> _Task description_
Repeat the listing verbatim. Drop any pictures.

*** Records

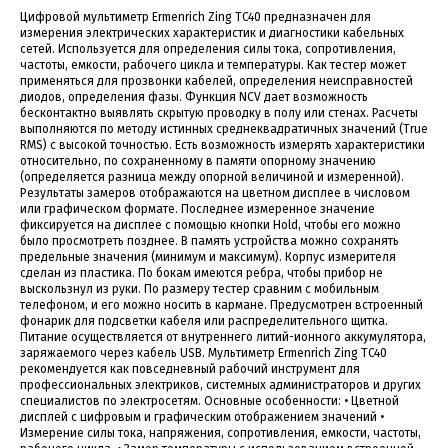
Цифровой мультиметр Ermenrich Zing TC40 предназначен для
измерения электрических характеристик и диагностики кабельных
сетей. Используется для определения силы тока, сопротивления,
частоты, емкости, рабочего цикла и температуры. Как тестер может
применяться для прозвонки кабелей, определения неисправностей
диодов, определения фазы. Функция NCV дает возможность
бесконтактно выявлять скрытую проводку в полу или стенах. Расчеты
выполняются по методу истинных среднеквадратичных значений (True
RMS) с высокой точностью. Есть возможность измерять характеристики
относительно, по сохраненному в памяти опорному значению
(определяется разница между опорной величиной и измеренной).
Результаты замеров отображаются на цветном дисплее в числовом
или графическом формате. Последнее измеренное значение
фиксируется на дисплее с помощью кнопки Hold, чтобы его можно
было просмотреть позднее. В память устройства можно сохранять
предельные значения (минимум и максимум). Корпус измерителя
сделан из пластика. По бокам имеются ребра, чтобы прибор не
выскользнул из руки. По размеру тестер сравним с мобильным
телефоном, и его можно носить в кармане. Предусмотрен встроенный
фонарик для подсветки кабеля или распределительного щитка.
Питание осуществляется от внутреннего литий-ионного аккумулятора,
заряжаемого через кабель USB. Мультиметр Ermenrich Zing TC40
рекомендуется как повседневный рабочий инструмент для
профессиональных электриков, системных администраторов и других
специалистов по электросетям. Основные особенности: • Цветной
дисплей с цифровым и графическим отображением значений •
Измерение силы тока, напряжения, сопротивления, емкости, частоты,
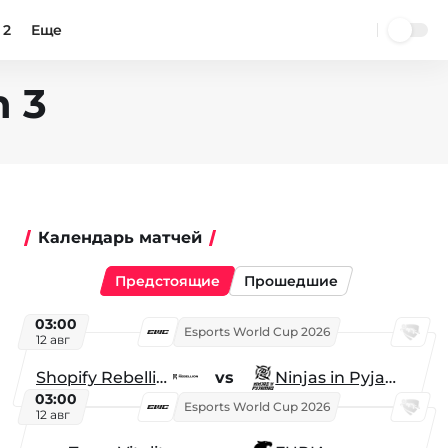
 2
Еще
n 3
Календарь матчей
Предстоящие
Прошедшие
03:00
Esports World Cup 2026
12 авг
Shopify Rebellion
vs
Ninjas in Pyjamas
03:00
Esports World Cup 2026
12 авг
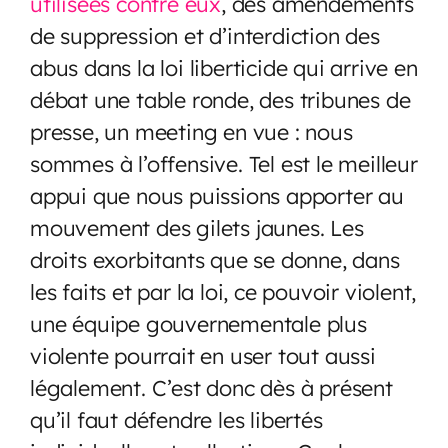
utilisées contre eux
, des amendements
de suppression et d’interdiction des
abus dans la loi liberticide qui arrive en
débat une table ronde, des tribunes de
presse, un meeting en vue : nous
sommes à l’offensive. Tel est le meilleur
appui que nous puissions apporter au
mouvement des gilets jaunes. Les
droits exorbitants que se donne, dans
les faits et par la loi, ce pouvoir violent,
une équipe gouvernementale plus
violente pourrait en user tout aussi
légalement. C’est donc dès à présent
qu’il faut défendre les libertés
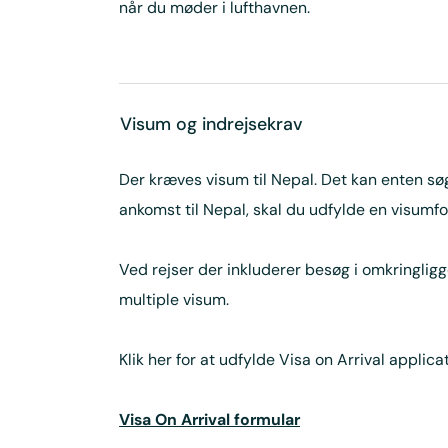
når du møder i lufthavnen.
Visum og indrejsekrav
Der kræves visum til Nepal. Det kan enten s
ankomst til Nepal, skal du udfylde en visumf
Ved rejser der inkluderer besøg i omkringlig
multiple visum.
Klik her for at udfylde Visa on Arrival applica
Visa On Arrival formular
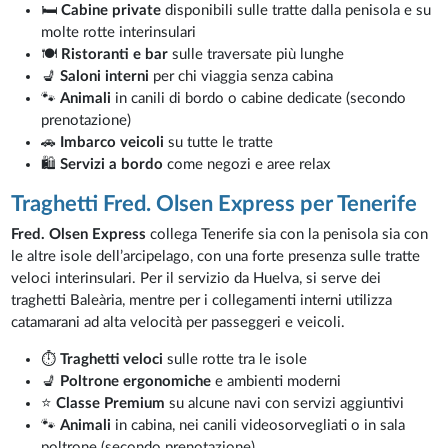
🛏️
Cabine private
disponibili sulle tratte dalla penisola e su
molte rotte interinsulari
🍽️
Ristoranti e bar
sulle traversate più lunghe
💺
Saloni interni
per chi viaggia senza cabina
🐾
Animali
in canili di bordo o cabine dedicate (secondo
prenotazione)
🚗
Imbarco veicoli
su tutte le tratte
🛍️
Servizi a bordo
come negozi e aree relax
Traghetti Fred. Olsen Express per Tenerife
Fred. Olsen Express
collega Tenerife sia con la penisola sia con
le altre isole dell’arcipelago, con una forte presenza sulle tratte
veloci interinsulari. Per il servizio da Huelva, si serve dei
traghetti Baleària, mentre per i collegamenti interni utilizza
catamarani ad alta velocità per passeggeri e veicoli.
⏱️
Traghetti veloci
sulle rotte tra le isole
💺
Poltrone ergonomiche
e ambienti moderni
⭐
Classe Premium
su alcune navi con servizi aggiuntivi
🐾
Animali
in cabina, nei canili videosorvegliati o in sala
poltrone (secondo prenotazione)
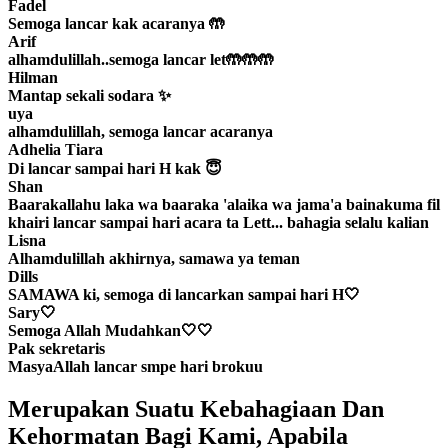
Fadel
Semoga lancar kak acaranya 🤲
Arif
alhamdulillah..semoga lancar let🤲🤲🤲
Hilman
Mantap sekali sodara ✨
uya
alhamdulillah, semoga lancar acaranya
Adhelia Tiara
Di lancar sampai hari H kak 😇
Shan
Baarakallahu laka wa baaraka 'alaika wa jama'a bainakuma fil
khairi lancar sampai hari acara ta Lett... bahagia selalu kalian
Lisna
Alhamdulillah akhirnya, samawa ya teman
Dills
SAMAWA ki, semoga di lancarkan sampai hari H🤍
Sary🤍
Semoga Allah Mudahkan🤍🤍
Pak sekretaris
MasyaAllah lancar smpe hari brokuu
Merupakan Suatu Kebahagiaan Dan
Kehormatan Bagi Kami, Apabila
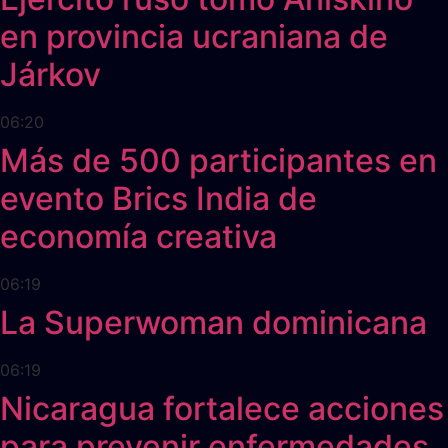
en provincia ucraniana de
Járkov
06:20
Más de 500 participantes en
evento Brics India de
economía creativa
06:19
La Superwoman dominicana
06:19
Nicaragua fortalece acciones
para prevenir enfermedades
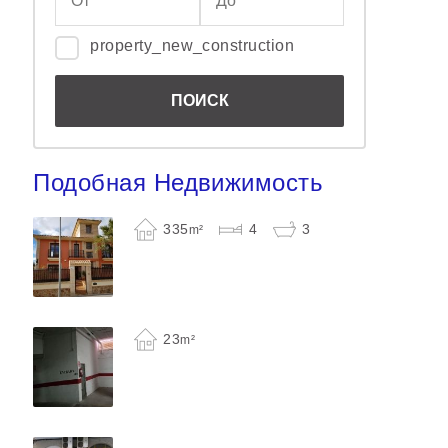
property_new_construction
Подобная Недвижимость
335
4
3
m²
23
m²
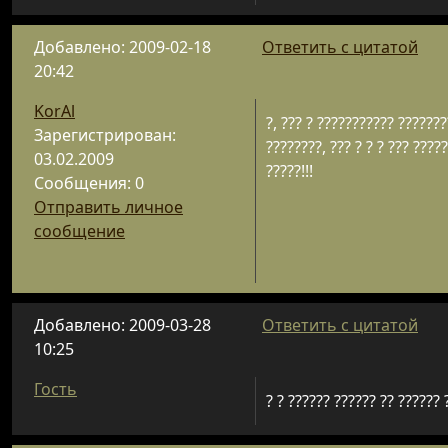
Добавлено: 2009-02-18
Ответить с цитатой
20:42
KorAl
?, ??? ? ??????????? ???????
Зарегистрирован:
????????, ??? ? ? ? ??? ????
03.02.2009
?????!!!
Сообщения: 0
Отправить личное
сообщение
Добавлено: 2009-03-28
Ответить с цитатой
10:25
Гость
? ? ?????? ?????? ?? ?????? 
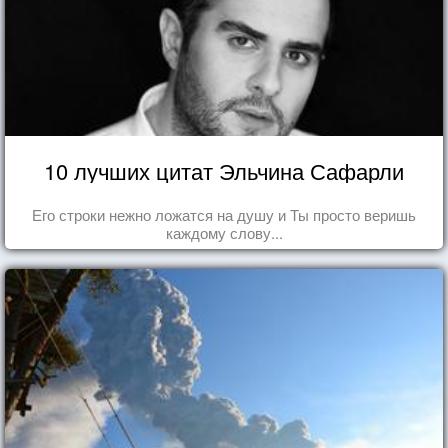
10 лучших цитат Эльчина Сафарли
Его строки нежно ложатся на душу и Ты просто веришь
каждому слову...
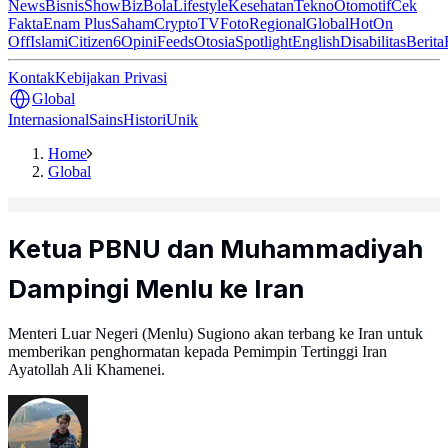
News
Bisnis
ShowBiz
Bola
Lifestyle
Kesehatan
Tekno
Otomotif
Cek
Fakta
Enam Plus
Saham
Crypto
TV
Foto
Regional
Global
Hot
On
Off
Islami
Citizen6
Opini
Feeds
Otosia
Spotlight
English
Disabilitas
Berita
Kontak
Kebijakan Privasi
Global
Internasional
Sains
Histori
Unik
Home
Global
Ketua PBNU dan Muhammadiyah
Dampingi Menlu ke Iran
Menteri Luar Negeri (Menlu) Sugiono akan terbang ke Iran untuk
memberikan penghormatan kepada Pemimpin Tertinggi Iran
Ayatollah Ali Khamenei.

******

> _Solution to the exercise_
Цифровой мультиметр Ermenrich Zing TC40 предназначен для
измерения электрических характеристик и диагностики кабельных
сетей. Используется для определения силы тока, сопротивления,
частоты, емкости, рабочего цикла и температуры. Как тестер может
применяться для прозвонки кабелей, определения неисправностей
диодов, определения фазы. Функция NCV дает возможность
бесконтактно выявлять скрытую проводку в полу или стенах. Расчеты
выполняются по методу истинных среднеквадратичных значений (True
RMS) с высокой точностью. Есть возможность измерять характеристики
относительно, по сохраненному в памяти опорному значению
(определяется разница между опорной величиной и измеренной).
Результаты замеров отображаются на цветном дисплее в числовом
или графическом формате. Последнее измеренное значение
фиксируется на дисплее с помощью кнопки Hold, чтобы его можно
было просмотреть позднее. В память устройства можно сохранять
предельные значения (минимум и максимум). Корпус измерителя
сделан из пластика. По бокам имеются ребра, чтобы прибор не
выскользнул из руки. По размеру тестер сравним с мобильным
телефоном, и его можно носить в кармане. Предусмотрен встроенный
фонарик для подсветки кабеля или распределительного щитка.
Питание осуществляется от внутреннего литий-ионного аккумулятора,
заряжаемого через кабель USB. Мультиметр Ermenrich Zing TC40
рекомендуется как повседневный рабочий инструмент для
профессиональных электриков, системных администраторов и других
специалистов по электросетям. Основные особенности: • Цветной
дисплей с цифровым и графическим отображением значений •
Измерение силы тока, напряжения, сопротивления, емкости, частоты,
 2
Еще
n 3
Календарь матчей
Предстоящие
Прошедшие
03:00
Esports World Cup 2026
12 авг
Shopify Rebellion
vs
Ninjas in Pyjamas
03:00
Esports World Cup 2026
12 авг
utilisées contre eux
, des amendements
de suppression et d’interdiction des
abus dans la loi liberticide qui arrive en
débat une table ronde, des tribunes de
presse, un meeting en vue : nous
sommes à l’offensive. Tel est le meilleur
appui que nous puissions apporter au
mouvement des gilets jaunes. Les
droits exorbitants que se donne, dans
les faits et par la loi, ce pouvoir violent,
une équipe gouvernementale plus
violente pourrait en user tout aussi
légalement. C’est donc dès à présent
qu’il faut défendre les libertés
når du møder i lufthavnen.
Visum og indrejsekrav
Der kræves visum til Nepal. Det kan enten s
ankomst til Nepal, skal du udfylde en visumf
Ved rejser der inkluderer besøg i omkringlig
multiple visum.
Klik her for at udfylde Visa on Arrival applica
Visa On Arrival formular
🛏️
Cabine private
disponibili sulle tratte dalla penisola e su
molte rotte interinsulari
🍽️
Ristoranti e bar
sulle traversate più lunghe
💺
Saloni interni
per chi viaggia senza cabina
🐾
Animali
in canili di bordo o cabine dedicate (secondo
prenotazione)
🚗
Imbarco veicoli
su tutte le tratte
🛍️
Servizi a bordo
come negozi e aree relax
Traghetti Fred. Olsen Express per Tenerife
Fred. Olsen Express
collega Tenerife sia con la penisola sia con
le altre isole dell’arcipelago, con una forte presenza sulle tratte
veloci interinsulari. Per il servizio da Huelva, si serve dei
traghetti Baleària, mentre per i collegamenti interni utilizza
catamarani ad alta velocità per passeggeri e veicoli.
⏱️
Traghetti veloci
sulle rotte tra le isole
💺
Poltrone ergonomiche
e ambienti moderni
⭐
Classe Premium
su alcune navi con servizi aggiuntivi
🐾
Animali
in cabina, nei canili videosorvegliati o in sala
poltrone (secondo prenotazione)
Fadel
Semoga lancar kak acaranya 🤲
Arif
alhamdulillah..semoga lancar let🤲🤲🤲
Hilman
Mantap sekali sodara ✨
uya
alhamdulillah, semoga lancar acaranya
Adhelia Tiara
Di lancar sampai hari H kak 😇
Shan
Baarakallahu laka wa baaraka 'alaika wa jama'a bainakuma fil
khairi lancar sampai hari acara ta Lett... bahagia selalu kalian
Lisna
Alhamdulillah akhirnya, samawa ya teman
Dills
SAMAWA ki, semoga di lancarkan sampai hari H🤍
Sary🤍
Semoga Allah Mudahkan🤍🤍
Pak sekretaris
MasyaAllah lancar smpe hari brokuu
Merupakan Suatu Kebahagiaan Dan
Kehormatan Bagi Kami, Apabila
en provincia ucraniana de
Járkov
06:20
Más de 500 participantes en
evento Brics India de
economía creativa
06:19
La Superwoman dominicana
06:19
Nicaragua fortalece acciones
para prevenir enfermedades
property_new_construction
Подобная Недвижимость
335
4
3
m²
23
m²
Добавлено: 2009-02-18
Ответить с цитатой
20:42
KorAl
?, ??? ? ??????????? ???????
Зарегистрирован:
????????, ??? ? ? ? ??? ????
03.02.2009
?????!!!
Сообщения: 0
Отправить личное
сообщение
Добавлено: 2009-03-28
Ответить с цитатой
10:25
Гость
? ? ?????? ?????? ?? ?????? 
10 лучших цитат Эльчина Сафарли
Его строки нежно ложатся на душу и Ты просто веришь
каждому слову...
News
Bisnis
ShowBiz
Bola
Lifestyle
Kesehatan
Tekno
Otomotif
Cek
Fakta
Enam Plus
Saham
Crypto
TV
Foto
Regional
Global
Hot
On
Off
Islami
Citizen6
Opini
Feeds
Otosia
Spotlight
English
Disabilitas
Berita
Kontak
Kebijakan Privasi
Global
Internasional
Sains
Histori
Unik
Home
Global
Ketua PBNU dan Muhammadiyah
Dampingi Menlu ke Iran
Menteri Luar Negeri (Menlu) Sugiono akan terbang ke Iran untuk
memberikan penghormatan kepada Pemimpin Tertinggi Iran
Ayatollah Ali Khamenei.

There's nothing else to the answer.